=== What you should do ===
I'd like an exact copy of every line from the start of the entries below through the line containing "FIBERLite (83, 773)", please.

=== Available data ===
------------------------------------------------------------------------

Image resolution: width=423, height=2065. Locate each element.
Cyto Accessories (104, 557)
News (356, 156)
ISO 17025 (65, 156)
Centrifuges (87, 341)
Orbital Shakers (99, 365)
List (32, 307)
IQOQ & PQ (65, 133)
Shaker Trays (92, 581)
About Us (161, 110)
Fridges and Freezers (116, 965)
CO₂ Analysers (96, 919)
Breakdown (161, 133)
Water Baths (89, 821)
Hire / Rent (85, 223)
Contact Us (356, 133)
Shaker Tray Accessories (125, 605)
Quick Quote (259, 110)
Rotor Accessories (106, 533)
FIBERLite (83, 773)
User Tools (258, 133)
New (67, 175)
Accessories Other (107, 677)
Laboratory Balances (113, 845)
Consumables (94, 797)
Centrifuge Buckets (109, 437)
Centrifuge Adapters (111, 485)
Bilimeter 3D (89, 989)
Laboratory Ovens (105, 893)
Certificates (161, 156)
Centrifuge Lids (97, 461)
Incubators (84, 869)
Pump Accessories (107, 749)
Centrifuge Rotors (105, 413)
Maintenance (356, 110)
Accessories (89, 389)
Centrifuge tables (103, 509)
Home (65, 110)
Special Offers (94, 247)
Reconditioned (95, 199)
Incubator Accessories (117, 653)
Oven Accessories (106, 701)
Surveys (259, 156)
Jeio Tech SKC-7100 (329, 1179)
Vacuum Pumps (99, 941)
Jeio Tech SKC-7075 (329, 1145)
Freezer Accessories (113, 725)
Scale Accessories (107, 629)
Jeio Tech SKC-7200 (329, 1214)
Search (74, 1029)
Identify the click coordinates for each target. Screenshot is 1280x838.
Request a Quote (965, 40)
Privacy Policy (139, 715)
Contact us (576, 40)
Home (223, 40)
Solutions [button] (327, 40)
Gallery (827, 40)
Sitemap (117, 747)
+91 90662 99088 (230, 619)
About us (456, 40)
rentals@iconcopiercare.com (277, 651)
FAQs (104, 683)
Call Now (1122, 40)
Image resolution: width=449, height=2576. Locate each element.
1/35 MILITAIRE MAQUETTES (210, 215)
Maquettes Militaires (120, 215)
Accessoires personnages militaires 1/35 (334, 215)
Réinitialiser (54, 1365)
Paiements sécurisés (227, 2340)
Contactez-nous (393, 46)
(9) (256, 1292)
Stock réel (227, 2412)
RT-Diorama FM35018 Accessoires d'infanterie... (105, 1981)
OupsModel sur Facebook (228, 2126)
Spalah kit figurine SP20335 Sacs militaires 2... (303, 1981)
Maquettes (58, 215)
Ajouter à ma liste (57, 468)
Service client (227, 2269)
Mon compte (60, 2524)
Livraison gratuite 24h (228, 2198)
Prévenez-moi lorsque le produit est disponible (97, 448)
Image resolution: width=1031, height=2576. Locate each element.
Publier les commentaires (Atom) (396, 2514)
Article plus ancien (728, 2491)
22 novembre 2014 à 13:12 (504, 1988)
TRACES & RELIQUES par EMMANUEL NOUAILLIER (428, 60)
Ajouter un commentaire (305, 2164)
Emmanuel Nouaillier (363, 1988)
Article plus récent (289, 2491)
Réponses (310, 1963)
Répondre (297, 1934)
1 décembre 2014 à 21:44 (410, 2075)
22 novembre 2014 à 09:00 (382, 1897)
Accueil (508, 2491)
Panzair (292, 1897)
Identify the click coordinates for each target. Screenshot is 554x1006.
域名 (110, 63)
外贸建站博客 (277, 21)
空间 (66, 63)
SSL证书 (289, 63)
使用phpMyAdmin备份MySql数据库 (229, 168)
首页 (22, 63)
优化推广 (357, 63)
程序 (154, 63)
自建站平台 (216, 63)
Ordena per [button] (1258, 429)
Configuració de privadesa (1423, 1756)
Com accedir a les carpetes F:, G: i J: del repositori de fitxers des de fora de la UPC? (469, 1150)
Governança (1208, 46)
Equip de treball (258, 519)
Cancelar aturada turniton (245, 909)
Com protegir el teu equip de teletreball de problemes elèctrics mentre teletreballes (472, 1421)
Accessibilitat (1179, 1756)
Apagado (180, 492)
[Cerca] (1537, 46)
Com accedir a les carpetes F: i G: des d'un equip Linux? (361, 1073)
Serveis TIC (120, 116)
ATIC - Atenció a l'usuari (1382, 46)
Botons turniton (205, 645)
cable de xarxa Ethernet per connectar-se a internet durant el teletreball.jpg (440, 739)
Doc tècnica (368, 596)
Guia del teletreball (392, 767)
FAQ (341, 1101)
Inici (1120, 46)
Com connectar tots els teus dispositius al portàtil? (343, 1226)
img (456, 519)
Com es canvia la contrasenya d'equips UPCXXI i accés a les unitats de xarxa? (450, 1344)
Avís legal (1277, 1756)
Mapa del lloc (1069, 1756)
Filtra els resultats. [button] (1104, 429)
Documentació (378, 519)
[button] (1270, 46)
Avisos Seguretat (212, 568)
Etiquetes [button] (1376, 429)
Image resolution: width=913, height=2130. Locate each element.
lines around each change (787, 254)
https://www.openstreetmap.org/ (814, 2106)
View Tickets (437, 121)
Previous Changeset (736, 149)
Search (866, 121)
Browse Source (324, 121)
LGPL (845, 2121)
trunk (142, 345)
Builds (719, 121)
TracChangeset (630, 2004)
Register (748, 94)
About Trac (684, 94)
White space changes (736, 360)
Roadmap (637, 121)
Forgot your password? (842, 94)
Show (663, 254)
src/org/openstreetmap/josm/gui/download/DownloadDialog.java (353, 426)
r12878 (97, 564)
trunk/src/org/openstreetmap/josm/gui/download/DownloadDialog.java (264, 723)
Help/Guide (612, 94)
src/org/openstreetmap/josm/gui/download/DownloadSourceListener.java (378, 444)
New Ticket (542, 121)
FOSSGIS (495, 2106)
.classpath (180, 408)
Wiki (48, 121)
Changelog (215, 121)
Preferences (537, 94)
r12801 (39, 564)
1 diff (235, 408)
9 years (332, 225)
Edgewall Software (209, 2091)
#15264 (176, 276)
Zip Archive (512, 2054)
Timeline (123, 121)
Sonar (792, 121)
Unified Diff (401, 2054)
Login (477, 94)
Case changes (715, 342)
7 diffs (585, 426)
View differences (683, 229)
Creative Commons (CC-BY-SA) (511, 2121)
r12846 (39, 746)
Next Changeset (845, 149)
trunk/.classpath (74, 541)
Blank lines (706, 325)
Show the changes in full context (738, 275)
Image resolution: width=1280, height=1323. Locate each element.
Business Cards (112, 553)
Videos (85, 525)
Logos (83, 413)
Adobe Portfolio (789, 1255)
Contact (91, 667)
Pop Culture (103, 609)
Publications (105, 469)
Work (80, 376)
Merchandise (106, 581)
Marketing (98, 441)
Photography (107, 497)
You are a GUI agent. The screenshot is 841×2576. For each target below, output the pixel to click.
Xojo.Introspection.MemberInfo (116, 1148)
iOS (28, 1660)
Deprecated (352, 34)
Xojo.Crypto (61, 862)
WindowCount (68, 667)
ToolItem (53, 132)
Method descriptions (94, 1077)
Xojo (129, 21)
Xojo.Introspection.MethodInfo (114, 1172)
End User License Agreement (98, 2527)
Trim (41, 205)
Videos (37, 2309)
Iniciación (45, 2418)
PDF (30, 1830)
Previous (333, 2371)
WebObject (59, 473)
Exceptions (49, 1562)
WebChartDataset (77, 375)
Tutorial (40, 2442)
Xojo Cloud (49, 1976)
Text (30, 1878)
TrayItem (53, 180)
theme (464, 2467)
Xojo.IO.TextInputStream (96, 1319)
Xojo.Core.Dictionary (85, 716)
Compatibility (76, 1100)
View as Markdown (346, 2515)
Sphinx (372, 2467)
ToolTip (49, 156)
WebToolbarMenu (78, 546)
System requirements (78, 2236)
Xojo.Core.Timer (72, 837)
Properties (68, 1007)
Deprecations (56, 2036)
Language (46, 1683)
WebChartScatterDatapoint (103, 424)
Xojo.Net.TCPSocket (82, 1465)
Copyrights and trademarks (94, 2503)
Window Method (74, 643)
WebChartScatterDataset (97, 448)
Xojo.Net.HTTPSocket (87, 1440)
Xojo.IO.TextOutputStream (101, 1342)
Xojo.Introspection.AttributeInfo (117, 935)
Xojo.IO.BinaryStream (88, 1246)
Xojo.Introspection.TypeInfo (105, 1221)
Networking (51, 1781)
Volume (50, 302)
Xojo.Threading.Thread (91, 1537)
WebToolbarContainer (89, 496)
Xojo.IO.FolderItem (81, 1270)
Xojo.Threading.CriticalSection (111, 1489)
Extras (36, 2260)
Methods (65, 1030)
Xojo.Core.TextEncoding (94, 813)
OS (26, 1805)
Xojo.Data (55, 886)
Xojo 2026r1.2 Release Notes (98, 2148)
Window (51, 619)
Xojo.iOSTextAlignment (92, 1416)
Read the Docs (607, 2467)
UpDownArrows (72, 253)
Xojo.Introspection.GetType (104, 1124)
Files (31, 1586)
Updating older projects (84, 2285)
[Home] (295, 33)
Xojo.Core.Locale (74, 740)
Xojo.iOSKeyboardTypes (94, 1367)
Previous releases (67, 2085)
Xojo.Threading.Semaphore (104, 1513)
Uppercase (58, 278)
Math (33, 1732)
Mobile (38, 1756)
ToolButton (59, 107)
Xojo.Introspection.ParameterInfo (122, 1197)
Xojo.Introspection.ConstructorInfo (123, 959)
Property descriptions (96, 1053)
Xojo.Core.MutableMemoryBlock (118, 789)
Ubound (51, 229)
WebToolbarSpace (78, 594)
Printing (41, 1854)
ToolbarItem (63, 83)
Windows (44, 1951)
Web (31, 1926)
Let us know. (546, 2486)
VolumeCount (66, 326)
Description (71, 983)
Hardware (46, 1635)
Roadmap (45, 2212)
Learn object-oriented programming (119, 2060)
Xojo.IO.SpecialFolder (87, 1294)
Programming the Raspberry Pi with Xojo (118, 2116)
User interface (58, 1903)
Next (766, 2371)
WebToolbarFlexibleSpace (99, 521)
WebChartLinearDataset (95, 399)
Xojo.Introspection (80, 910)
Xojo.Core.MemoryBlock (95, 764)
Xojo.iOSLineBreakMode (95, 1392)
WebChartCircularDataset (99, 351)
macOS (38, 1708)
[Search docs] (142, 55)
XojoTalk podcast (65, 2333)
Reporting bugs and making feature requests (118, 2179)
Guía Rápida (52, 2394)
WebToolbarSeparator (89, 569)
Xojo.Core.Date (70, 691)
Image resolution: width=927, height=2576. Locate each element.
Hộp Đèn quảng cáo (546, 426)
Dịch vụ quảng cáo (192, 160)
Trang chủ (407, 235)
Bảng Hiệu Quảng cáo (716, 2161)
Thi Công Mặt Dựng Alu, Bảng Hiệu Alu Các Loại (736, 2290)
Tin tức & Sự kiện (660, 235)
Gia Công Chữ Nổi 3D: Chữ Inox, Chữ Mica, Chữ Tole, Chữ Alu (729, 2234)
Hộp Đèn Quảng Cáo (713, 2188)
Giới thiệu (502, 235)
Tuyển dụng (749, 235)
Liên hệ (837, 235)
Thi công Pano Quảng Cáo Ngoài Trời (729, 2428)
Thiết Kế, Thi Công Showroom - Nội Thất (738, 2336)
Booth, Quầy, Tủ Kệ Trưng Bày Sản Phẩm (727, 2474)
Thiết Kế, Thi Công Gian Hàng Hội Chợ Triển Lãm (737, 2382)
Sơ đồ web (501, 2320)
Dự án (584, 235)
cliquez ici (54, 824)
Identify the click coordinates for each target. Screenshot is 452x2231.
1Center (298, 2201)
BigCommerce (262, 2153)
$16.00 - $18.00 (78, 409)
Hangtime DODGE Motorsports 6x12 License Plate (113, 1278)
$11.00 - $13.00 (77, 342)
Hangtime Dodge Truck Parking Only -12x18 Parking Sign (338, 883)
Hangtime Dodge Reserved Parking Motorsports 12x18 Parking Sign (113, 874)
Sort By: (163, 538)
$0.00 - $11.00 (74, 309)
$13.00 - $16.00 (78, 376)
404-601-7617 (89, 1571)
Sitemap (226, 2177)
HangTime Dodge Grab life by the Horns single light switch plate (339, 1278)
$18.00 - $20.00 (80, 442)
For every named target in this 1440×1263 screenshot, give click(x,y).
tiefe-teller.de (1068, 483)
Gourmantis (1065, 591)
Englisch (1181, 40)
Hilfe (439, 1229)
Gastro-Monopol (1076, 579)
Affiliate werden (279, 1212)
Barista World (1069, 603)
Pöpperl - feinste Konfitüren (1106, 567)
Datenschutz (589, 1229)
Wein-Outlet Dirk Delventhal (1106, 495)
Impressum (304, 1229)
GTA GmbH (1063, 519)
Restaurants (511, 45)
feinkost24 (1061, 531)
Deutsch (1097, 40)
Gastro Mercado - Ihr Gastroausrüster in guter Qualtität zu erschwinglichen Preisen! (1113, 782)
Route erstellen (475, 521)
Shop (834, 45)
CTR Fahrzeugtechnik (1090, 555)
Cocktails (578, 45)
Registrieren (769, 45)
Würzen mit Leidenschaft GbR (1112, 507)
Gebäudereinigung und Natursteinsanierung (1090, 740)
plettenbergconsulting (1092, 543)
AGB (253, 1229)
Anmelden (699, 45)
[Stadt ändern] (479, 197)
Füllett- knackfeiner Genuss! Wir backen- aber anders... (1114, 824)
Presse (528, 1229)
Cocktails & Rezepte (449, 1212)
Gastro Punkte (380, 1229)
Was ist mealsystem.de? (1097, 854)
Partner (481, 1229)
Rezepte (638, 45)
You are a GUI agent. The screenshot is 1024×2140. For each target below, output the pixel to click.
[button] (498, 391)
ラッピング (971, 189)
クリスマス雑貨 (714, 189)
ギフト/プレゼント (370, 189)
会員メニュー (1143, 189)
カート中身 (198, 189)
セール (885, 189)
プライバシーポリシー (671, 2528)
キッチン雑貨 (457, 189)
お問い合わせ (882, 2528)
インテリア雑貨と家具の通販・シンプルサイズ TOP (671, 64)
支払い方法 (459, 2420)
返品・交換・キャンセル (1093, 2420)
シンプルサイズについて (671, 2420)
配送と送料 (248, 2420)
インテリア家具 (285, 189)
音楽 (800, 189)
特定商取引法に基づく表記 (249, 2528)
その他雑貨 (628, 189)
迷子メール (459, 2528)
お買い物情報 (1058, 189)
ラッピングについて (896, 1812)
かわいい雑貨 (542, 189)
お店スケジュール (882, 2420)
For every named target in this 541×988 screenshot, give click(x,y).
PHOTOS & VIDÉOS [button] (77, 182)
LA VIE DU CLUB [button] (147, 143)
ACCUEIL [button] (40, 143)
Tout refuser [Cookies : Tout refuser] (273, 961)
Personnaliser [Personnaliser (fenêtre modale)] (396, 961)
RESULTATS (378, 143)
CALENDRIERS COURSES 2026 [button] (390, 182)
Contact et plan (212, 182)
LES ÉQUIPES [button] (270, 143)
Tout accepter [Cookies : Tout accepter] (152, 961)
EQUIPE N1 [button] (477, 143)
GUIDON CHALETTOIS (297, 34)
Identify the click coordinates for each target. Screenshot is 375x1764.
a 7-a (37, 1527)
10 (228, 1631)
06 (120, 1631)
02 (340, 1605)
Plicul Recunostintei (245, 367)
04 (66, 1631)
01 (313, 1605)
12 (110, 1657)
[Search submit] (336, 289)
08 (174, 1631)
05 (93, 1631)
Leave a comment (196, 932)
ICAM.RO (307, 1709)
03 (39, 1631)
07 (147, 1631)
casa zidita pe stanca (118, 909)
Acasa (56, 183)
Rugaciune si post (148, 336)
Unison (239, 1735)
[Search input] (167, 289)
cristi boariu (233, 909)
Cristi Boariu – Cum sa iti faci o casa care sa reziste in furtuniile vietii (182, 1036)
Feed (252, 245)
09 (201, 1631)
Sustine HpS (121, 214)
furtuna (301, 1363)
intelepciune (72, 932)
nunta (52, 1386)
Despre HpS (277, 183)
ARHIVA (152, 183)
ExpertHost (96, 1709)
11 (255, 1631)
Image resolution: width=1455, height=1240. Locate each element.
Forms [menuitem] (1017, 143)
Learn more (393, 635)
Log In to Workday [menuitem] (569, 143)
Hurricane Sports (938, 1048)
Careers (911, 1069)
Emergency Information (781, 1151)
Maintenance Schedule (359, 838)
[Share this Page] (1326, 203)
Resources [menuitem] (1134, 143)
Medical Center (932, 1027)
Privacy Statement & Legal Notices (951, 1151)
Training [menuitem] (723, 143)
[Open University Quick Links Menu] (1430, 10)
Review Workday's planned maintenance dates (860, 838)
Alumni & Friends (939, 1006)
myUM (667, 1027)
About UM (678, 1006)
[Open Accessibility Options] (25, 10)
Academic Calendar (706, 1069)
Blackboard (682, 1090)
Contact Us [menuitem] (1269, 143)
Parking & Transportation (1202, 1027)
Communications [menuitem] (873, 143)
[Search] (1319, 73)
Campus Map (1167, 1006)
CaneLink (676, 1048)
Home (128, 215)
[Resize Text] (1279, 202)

------------------------------------------------------------------------

=== Answer to this problem ===
Image resolution: width=423, height=2065. Locate each element.
Cyto Accessories (104, 557)
News (356, 156)
ISO 17025 (65, 156)
Centrifuges (87, 341)
Orbital Shakers (99, 365)
List (32, 307)
IQOQ & PQ (65, 133)
Shaker Trays (92, 581)
About Us (161, 110)
Fridges and Freezers (116, 965)
CO₂ Analysers (96, 919)
Breakdown (161, 133)
Water Baths (89, 821)
Hire / Rent (85, 223)
Contact Us (356, 133)
Shaker Tray Accessories (125, 605)
Quick Quote (259, 110)
Rotor Accessories (106, 533)
FIBERLite (83, 773)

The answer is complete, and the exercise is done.